:: Exercise instructions ::
Collect the lines of the entries where "align" shows up.
========
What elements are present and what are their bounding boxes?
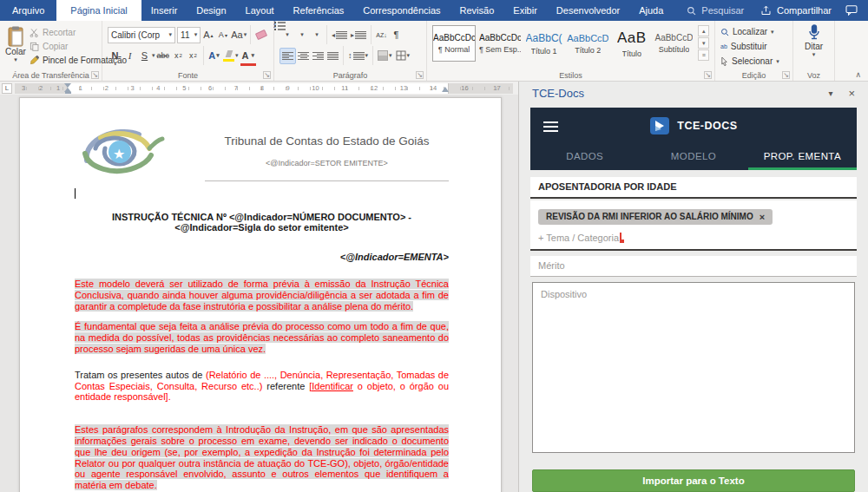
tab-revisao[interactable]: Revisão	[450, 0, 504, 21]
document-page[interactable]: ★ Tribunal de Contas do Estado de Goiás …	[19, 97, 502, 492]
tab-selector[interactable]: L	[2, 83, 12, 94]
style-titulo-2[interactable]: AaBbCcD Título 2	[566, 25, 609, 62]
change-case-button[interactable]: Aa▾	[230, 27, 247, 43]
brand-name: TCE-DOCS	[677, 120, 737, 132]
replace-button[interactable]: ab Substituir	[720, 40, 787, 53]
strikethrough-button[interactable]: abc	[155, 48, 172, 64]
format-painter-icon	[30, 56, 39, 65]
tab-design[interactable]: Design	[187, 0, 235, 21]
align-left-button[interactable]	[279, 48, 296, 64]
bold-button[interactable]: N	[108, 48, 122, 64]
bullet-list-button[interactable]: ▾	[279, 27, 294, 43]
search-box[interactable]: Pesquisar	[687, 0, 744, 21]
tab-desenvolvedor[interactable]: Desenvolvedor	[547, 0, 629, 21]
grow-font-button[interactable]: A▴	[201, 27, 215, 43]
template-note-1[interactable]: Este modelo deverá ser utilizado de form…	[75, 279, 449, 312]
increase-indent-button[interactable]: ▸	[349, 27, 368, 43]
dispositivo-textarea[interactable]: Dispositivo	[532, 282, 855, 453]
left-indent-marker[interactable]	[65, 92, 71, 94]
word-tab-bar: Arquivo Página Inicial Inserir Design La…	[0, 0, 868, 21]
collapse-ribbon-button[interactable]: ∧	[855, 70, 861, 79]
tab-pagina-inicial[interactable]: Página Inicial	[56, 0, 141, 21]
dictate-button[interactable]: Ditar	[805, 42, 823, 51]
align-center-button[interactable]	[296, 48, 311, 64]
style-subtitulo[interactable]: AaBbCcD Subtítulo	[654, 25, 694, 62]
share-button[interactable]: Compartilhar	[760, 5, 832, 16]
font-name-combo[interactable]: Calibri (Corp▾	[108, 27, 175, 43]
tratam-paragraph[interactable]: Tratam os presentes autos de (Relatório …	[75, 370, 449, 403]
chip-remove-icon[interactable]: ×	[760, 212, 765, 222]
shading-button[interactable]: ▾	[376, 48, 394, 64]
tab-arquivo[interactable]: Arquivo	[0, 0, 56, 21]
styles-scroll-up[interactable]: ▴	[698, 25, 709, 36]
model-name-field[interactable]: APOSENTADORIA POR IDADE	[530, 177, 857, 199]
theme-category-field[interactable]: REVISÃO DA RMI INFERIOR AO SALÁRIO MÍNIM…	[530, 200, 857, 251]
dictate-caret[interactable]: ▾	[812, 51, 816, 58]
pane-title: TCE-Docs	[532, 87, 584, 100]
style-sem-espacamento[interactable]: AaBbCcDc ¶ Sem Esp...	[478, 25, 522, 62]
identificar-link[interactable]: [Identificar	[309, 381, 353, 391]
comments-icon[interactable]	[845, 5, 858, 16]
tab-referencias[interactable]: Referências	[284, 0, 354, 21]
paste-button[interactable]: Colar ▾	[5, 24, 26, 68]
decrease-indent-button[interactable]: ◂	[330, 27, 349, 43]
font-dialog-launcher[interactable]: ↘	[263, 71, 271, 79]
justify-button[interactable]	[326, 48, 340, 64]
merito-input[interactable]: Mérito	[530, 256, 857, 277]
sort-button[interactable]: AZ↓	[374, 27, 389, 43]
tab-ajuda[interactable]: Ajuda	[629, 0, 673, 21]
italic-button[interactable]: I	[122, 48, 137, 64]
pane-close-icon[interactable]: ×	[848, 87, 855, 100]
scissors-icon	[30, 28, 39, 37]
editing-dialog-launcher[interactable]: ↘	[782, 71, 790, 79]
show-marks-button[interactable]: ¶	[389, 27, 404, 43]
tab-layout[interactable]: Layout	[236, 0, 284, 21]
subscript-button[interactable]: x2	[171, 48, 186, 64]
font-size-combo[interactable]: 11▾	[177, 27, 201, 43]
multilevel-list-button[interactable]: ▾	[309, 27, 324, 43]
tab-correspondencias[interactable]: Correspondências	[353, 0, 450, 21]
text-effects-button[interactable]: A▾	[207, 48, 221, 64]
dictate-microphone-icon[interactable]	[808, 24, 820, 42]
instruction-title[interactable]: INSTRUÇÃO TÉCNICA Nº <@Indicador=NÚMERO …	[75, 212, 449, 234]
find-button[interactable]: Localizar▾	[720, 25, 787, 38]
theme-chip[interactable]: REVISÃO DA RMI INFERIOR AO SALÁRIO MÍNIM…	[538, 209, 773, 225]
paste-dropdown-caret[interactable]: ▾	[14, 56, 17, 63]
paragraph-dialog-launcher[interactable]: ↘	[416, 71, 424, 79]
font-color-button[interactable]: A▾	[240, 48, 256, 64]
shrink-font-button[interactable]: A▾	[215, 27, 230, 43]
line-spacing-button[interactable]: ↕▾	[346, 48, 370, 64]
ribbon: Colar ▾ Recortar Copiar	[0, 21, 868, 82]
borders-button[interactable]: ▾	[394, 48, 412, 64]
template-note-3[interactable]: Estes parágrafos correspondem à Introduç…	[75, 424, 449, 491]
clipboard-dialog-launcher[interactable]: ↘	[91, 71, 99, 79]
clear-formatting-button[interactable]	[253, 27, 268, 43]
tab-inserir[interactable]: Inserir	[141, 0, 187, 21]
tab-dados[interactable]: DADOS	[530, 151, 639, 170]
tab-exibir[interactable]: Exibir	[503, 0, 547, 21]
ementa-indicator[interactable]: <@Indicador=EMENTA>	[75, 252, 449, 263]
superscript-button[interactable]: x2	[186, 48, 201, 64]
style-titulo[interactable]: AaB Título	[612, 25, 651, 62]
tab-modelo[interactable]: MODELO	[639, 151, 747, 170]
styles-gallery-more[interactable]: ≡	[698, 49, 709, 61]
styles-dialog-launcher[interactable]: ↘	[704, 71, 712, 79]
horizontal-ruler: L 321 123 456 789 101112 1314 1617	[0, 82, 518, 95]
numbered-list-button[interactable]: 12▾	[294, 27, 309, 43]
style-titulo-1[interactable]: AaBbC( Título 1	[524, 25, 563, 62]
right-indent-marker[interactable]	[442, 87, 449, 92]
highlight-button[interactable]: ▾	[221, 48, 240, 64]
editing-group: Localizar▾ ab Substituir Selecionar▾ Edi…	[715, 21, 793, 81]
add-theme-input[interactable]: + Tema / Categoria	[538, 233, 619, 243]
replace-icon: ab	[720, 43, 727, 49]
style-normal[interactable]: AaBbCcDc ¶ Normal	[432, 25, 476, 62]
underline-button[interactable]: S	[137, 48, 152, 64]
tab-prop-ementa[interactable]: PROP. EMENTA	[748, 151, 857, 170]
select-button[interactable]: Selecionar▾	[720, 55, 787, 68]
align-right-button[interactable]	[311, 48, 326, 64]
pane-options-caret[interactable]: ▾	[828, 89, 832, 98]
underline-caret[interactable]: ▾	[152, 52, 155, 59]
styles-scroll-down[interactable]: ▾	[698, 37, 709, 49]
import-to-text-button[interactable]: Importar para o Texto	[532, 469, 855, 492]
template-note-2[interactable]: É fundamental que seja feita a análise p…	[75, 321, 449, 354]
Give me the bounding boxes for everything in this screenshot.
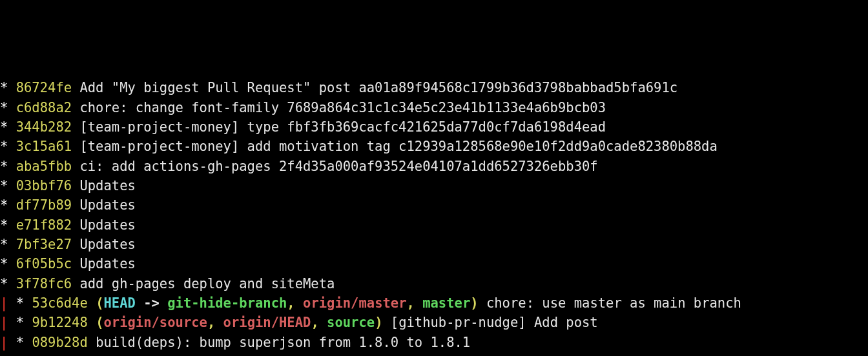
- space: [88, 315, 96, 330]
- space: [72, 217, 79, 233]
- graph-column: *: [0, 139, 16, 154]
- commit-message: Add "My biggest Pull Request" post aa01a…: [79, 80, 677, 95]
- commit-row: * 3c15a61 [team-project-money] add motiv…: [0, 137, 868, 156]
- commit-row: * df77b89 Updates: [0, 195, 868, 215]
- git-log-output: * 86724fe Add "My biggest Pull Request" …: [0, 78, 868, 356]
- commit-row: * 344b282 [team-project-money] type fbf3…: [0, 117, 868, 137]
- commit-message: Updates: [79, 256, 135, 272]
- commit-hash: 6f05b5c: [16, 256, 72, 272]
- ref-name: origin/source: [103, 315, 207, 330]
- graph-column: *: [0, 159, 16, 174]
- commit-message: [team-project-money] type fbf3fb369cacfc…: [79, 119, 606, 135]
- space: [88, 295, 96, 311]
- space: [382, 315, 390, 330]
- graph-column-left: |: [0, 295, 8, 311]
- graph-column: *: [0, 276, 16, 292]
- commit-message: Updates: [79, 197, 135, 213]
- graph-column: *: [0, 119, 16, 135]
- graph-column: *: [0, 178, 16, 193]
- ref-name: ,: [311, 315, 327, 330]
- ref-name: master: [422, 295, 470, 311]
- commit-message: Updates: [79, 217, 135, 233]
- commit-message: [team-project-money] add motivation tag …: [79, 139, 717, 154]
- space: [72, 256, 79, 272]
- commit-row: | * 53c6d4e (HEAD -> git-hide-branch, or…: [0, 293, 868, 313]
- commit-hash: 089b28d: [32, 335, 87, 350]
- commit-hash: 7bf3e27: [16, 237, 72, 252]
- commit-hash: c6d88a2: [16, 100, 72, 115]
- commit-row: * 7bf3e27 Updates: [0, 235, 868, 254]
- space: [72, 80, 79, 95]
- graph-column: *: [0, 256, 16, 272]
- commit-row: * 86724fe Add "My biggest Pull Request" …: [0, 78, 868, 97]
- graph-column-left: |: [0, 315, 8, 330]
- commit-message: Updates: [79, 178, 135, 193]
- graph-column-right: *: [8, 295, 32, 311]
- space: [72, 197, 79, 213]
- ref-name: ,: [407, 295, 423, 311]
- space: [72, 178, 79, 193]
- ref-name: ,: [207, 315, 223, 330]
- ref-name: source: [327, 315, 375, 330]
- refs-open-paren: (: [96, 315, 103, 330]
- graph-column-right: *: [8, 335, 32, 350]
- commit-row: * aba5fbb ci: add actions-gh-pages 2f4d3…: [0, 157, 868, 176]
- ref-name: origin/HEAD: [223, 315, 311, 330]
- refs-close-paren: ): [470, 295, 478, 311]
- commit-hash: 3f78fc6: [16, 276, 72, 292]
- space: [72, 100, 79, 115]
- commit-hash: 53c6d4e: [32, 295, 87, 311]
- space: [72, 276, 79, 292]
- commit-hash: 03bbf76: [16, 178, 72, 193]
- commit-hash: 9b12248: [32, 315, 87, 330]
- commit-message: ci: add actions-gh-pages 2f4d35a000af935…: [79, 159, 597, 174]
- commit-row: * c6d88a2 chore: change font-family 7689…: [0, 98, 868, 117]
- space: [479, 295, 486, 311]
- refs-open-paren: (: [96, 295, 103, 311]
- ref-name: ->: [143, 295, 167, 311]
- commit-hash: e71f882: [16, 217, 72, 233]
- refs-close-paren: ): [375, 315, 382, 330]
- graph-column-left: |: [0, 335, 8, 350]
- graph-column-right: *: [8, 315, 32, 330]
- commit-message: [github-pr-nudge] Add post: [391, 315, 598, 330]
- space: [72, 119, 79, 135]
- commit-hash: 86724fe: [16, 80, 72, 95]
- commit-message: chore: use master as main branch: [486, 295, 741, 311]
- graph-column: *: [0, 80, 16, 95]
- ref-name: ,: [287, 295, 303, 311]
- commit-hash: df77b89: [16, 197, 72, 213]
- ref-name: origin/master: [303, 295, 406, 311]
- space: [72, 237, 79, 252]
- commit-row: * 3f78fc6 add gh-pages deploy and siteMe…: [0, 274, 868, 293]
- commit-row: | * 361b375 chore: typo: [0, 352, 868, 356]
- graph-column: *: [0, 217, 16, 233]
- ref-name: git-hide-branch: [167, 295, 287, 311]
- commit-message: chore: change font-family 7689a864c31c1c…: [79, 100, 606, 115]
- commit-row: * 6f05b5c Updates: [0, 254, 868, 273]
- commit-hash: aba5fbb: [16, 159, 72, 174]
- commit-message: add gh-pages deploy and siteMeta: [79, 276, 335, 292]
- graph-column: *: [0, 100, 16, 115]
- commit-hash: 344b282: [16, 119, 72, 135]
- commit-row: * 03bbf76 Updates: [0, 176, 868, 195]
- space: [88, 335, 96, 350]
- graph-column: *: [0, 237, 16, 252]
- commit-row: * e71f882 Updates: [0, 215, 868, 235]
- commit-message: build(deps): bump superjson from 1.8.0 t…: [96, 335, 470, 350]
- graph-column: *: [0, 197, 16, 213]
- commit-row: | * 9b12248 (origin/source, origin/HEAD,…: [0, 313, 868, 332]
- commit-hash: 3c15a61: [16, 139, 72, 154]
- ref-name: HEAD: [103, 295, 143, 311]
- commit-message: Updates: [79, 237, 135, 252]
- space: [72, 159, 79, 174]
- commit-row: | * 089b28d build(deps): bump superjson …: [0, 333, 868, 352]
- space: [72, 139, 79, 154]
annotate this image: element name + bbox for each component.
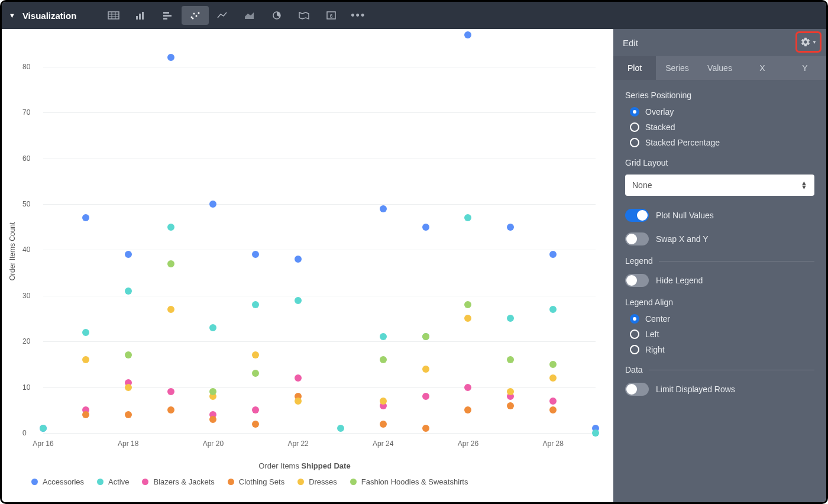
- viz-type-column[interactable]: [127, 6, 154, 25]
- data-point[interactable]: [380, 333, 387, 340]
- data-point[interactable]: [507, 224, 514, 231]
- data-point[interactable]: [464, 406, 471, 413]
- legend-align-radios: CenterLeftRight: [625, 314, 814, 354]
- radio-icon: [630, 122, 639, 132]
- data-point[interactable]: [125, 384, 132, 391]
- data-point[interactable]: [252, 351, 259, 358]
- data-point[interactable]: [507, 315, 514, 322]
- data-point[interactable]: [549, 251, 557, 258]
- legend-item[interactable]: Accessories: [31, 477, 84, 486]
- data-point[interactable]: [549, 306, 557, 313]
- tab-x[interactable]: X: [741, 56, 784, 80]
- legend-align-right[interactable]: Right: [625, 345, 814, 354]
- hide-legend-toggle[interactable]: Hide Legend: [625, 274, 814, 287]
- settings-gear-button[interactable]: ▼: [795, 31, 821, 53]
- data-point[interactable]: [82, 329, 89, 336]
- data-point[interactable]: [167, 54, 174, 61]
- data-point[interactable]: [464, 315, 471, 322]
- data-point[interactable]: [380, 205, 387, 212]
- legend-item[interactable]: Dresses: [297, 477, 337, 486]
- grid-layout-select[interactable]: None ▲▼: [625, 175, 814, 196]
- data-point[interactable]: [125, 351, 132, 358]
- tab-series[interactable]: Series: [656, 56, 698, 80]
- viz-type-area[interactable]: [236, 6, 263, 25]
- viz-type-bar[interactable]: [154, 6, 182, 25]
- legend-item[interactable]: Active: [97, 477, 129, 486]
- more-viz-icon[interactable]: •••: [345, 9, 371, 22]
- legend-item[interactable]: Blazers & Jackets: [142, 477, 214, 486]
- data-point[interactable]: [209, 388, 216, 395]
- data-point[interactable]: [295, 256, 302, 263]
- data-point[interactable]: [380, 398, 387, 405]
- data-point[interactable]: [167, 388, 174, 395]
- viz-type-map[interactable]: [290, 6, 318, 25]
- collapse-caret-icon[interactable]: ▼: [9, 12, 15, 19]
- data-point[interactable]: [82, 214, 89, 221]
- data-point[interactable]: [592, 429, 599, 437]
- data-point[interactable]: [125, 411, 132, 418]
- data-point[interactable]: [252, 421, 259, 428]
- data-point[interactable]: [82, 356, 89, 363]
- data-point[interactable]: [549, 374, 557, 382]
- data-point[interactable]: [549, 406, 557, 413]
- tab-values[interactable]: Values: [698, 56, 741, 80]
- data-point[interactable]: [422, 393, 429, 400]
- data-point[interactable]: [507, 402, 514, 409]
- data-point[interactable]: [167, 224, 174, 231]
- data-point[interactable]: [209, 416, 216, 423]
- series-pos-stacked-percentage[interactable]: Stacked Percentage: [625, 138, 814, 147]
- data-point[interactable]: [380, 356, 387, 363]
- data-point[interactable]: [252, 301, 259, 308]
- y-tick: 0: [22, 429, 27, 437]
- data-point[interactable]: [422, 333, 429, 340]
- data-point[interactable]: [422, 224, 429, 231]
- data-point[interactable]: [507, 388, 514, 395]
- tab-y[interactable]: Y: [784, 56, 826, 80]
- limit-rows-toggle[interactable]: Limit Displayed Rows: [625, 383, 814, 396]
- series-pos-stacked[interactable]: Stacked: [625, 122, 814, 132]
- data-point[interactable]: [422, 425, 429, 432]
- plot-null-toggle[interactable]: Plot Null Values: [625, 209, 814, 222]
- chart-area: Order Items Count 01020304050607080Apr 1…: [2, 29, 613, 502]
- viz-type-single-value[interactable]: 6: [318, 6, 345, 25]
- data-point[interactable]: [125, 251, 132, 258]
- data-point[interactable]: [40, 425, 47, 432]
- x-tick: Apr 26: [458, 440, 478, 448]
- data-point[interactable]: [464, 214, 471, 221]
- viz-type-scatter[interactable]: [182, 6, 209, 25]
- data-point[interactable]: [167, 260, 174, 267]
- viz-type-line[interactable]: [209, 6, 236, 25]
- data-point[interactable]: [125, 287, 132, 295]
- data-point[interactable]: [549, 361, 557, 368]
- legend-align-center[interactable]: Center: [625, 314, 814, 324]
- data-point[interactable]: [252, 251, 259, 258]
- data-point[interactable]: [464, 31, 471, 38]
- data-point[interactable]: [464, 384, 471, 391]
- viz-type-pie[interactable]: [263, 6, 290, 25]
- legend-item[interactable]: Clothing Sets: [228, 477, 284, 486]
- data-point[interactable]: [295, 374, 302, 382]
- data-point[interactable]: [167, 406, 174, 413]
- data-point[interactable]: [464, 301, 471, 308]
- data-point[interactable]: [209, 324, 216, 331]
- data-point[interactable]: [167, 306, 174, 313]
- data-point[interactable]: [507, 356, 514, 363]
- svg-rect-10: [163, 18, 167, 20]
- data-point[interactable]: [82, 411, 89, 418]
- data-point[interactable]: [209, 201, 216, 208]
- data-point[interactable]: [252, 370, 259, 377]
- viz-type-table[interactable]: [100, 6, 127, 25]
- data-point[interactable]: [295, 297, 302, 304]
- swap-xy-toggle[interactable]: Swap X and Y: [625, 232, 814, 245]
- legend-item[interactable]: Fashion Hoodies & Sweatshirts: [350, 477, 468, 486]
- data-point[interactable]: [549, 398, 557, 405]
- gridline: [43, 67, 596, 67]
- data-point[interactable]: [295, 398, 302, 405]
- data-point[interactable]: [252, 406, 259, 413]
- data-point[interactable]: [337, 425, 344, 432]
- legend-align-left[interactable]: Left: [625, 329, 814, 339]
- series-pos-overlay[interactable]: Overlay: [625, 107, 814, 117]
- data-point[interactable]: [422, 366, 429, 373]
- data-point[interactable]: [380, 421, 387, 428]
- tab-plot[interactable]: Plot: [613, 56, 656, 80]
========
:: Exercise solution ::
align-left-button[interactable]	[279, 48, 296, 64]
align-center-button[interactable]	[296, 48, 311, 64]
align-right-button[interactable]	[311, 48, 326, 64]
- legend-align-radios: CenterLeftRight: [625, 314, 814, 354]
- legend-align-right[interactable]: Right: [625, 345, 814, 354]
- legend-align-center[interactable]: Center: [625, 314, 814, 324]
- legend-align-left[interactable]: Left: [625, 329, 814, 339]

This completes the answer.